Vous avez décidé un jour de revendiquer votre judaïsme. Qu’est-ce qui a été déterminant pour vous ?

Dans mon engagement politique, j’ai été beaucoup influencé par Ignatz Bubis. Il a été le premier à nous montrer, à nous les Juifs, que nous devons défendre ce qui nous paraît important – si nécessaire de manière offensive et agressive dans des débats controverses – et que nous ne sommes pas isolés quand nous le faisons. Ignatz Bubis a conquis et établi la légitimité d’un engagement juif offensif en Allemagne. Je l’ai vécu de très près et cela m’en a beaucoup imposé. On n’obtient pas le respect quand on sourit toujours gentiment. Il faut aussi savoir mordre.

Et vous savez le faire ?

S’il le faut. Mais sourire est bien plus beau.

Que souhaitez-vous réaliser pendant votre présidence du Conseil ?

Je ne voudrais pas citer d’objectif ferme derrière lequel il me faudrait alors courir.
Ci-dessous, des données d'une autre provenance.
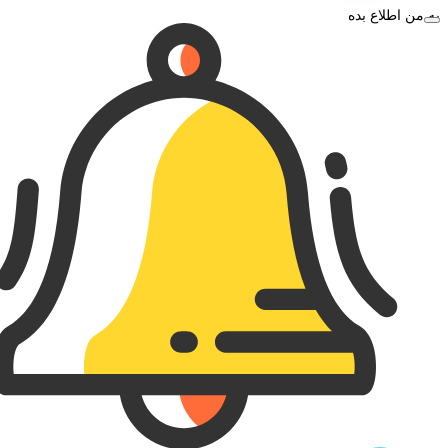
به من اطلاع بده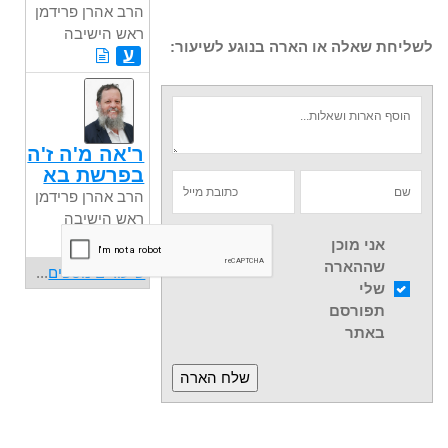
הרב אהרן פרידמן
ראש הישיבה
לשליחת שאלה או הארה בנוגע לשיעור:
ע
ר'אה מ'ה ז'ה
בפרשת בא
הרב אהרן פרידמן
ראש הישיבה
ע
אני מוכן
שההארה
שיעורים נוספים
...
שלי
תפורסם
באתר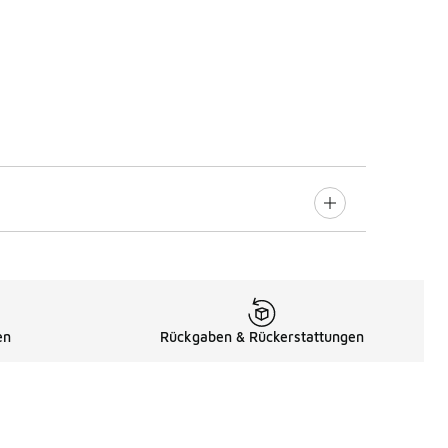
en
Rückgaben & Rückerstattungen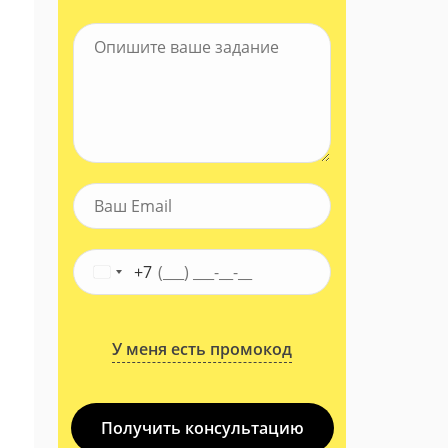
+7
У меня есть промокод
Получить консультацию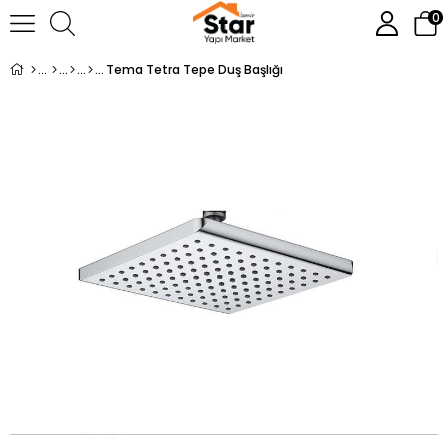
0
Tema Tetra Tepe Duş Başlığı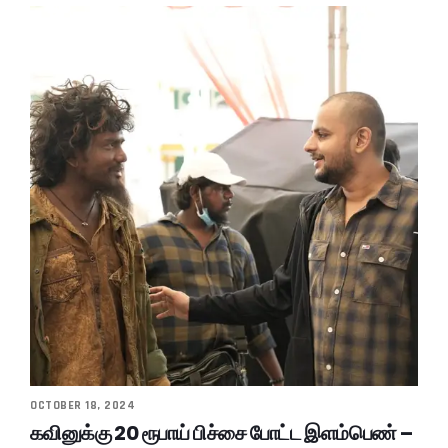
OCTOBER 18, 2024
கவினுக்கு 20 ரூபாய் பிச்சை போட்ட இளம்பெண் –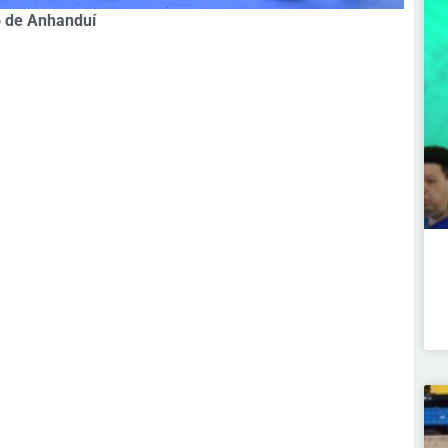
o de Anhanduí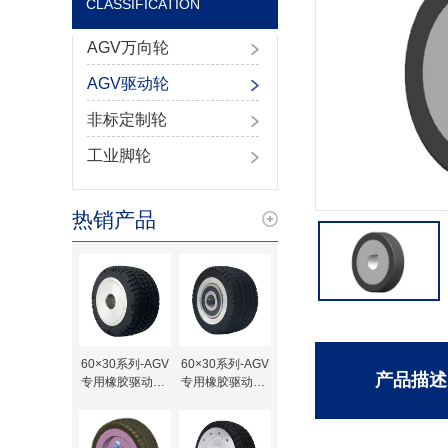
CLASSIFICATION
AGV万向轮
AGV驱动轮
非标定制轮
工业脚轮
热销产品
60×30系列-AGV
60×30系列-AGV
产品描述
专用橡胶驱动轮-
专用橡胶驱动轮-
键槽待加工
轴承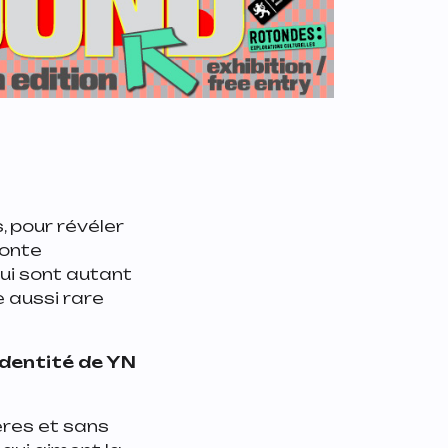
, pour révéler
conte
qui sont autant
e aussi rare
’identité de YN
ères et sans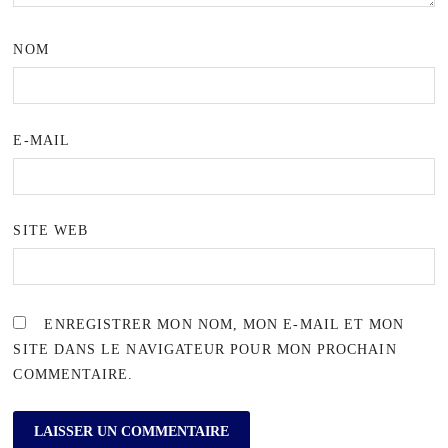
NOM
E-MAIL
SITE WEB
ENREGISTRER MON NOM, MON E-MAIL ET MON
SITE DANS LE NAVIGATEUR POUR MON PROCHAIN
COMMENTAIRE.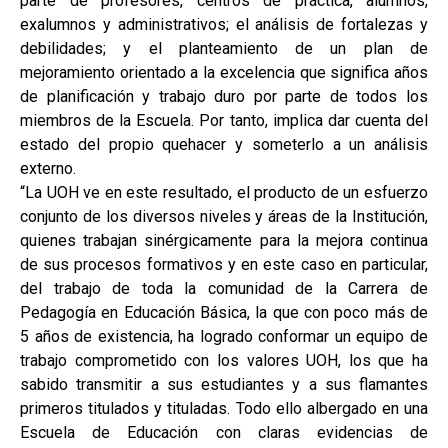
parte de profesores, centros de práctica, alumnos,
exalumnos y administrativos; el análisis de fortalezas y
debilidades; y el planteamiento de un plan de
mejoramiento orientado a la excelencia que significa años
de planificación y trabajo duro por parte de todos los
miembros de la Escuela. Por tanto, implica dar cuenta del
estado del propio quehacer y someterlo a un análisis
externo.
“La UOH ve en este resultado, el producto de un esfuerzo
conjunto de los diversos niveles y áreas de la Institución,
quienes trabajan sinérgicamente para la mejora continua
de sus procesos formativos y en este caso en particular,
del trabajo de toda la comunidad de la Carrera de
Pedagogía en Educación Básica, la que con poco más de
5 años de existencia, ha logrado conformar un equipo de
trabajo comprometido con los valores UOH, los que ha
sabido transmitir a sus estudiantes y a sus flamantes
primeros titulados y tituladas. Todo ello albergado en una
Escuela de Educación con claras evidencias de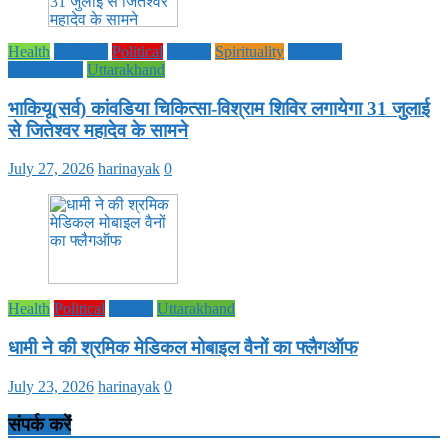
Health
National
Political
society
Spirituality
UTTAR
PRADESH
Uttarakhand
भाकियू(सर्व) कांवडिया चिकित्सा-विश्राम शिविर लगायेगा 31 जुलाई
से जितेश्वर महादेव के सामने
July 27, 2026
harinayak
0
Health
Political
society
Uttarakhand
धामी ने की श्रमिक मेडिकल मोबाइल वैनों का फ्लैगऑफ
July 23, 2026
harinayak
0
संपर्क करें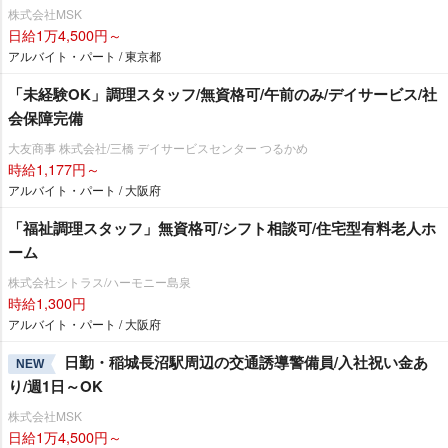
株式会社MSK
日給1万4,500円～
アルバイト・パート / 東京都
「未経験OK」調理スタッフ/無資格可/午前のみ/デイサービス/社
会保障完備
大友商事 株式会社/三橋 デイサービスセンター つるかめ
時給1,177円～
アルバイト・パート / 大阪府
「福祉調理スタッフ」無資格可/シフト相談可/住宅型有料老人ホ
ーム
株式会社シトラス/ハーモニー島泉
時給1,300円
アルバイト・パート / 大阪府
日勤・稲城長沼駅周辺の交通誘導警備員/入社祝い金あ
NEW
り/週1日～OK
株式会社MSK
日給1万4,500円～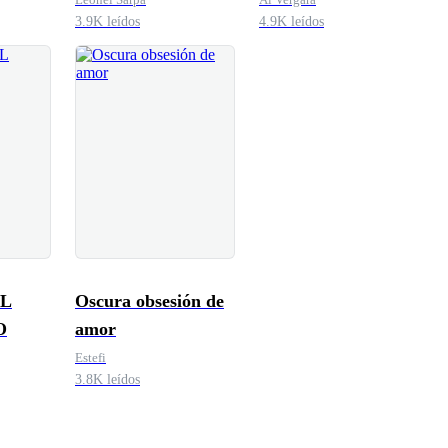
3.9K leídos
4.9K leídos
AL
Oscura obsesión de
O
amor
Estefi
3.8K leídos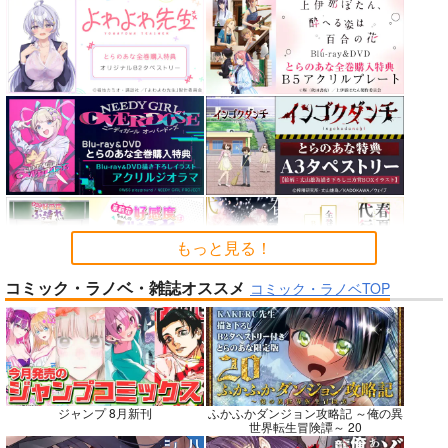
カルデアエミッション
FGO OEKAKI Rando
蒐集
6
m5
羊小屋
チョコレート・ショッ
たけさと
787
円
専売
（税込）
プ
1,320
円
（税込）
Fate/Grand Order
2,530
円
Fate/Grand Order
（税込）
曲亭馬琴
鈴鹿御前
Fate/Grand Order
メリュジーヌ
サンプル
サンプル
サンプル
カート
カート
カート
もっと見る！
コミック・ラノベ・雑誌オススメ
コミック・ラノベTOP
No.7
No.7
No.9
ジャンプ 8月新刊
ふかふかダンジョン攻略記 ～俺の異
世界転生冒険譚～ 20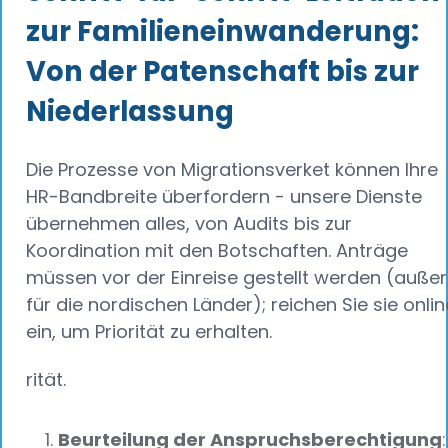
zur Familieneinwanderung:
Von der Patenschaft bis zur
Niederlassung
Die Prozesse von Migrationsverket können Ihre
HR-Bandbreite überfordern - unsere Dienste
übernehmen alles, von Audits bis zur
Koordination mit den Botschaften. Anträge
müssen vor der Einreise gestellt werden (außer
für die nordischen Länder); reichen Sie sie onlin
ein, um Priorität zu erhalten.
rität.
Beurteilung der Anspruchsberechtigung
:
Je veux donner une nouvelle perspective au judaïsme en Allemagne – et un avenir fort. Je souhaite un judaïsme conscient de soi et de ses atouts, dynamique, qui ne se limite pas au quotidien de l’argumentation juive mais qui, au contraire, se mêle de manière ouverte et offensive aux nombreux débats sociétaux concernant tous les Allemands. Et inversement, je souhaite une société qui nous accepte comme juifs sans nous exclure. Nous voulons être une source d’inspiration, être porteur d’un espoir entièrement nouveau – en dépit de toutes les catastrophes.////

Interview : Janet Schayan

Dieter Graumann

Cet économiste, né en Israël en 1950, a grandi à Francfort-sur-le-Main. Fin 2010, il a été élu nouveau président du Conseil central des Juifs en Allemagne.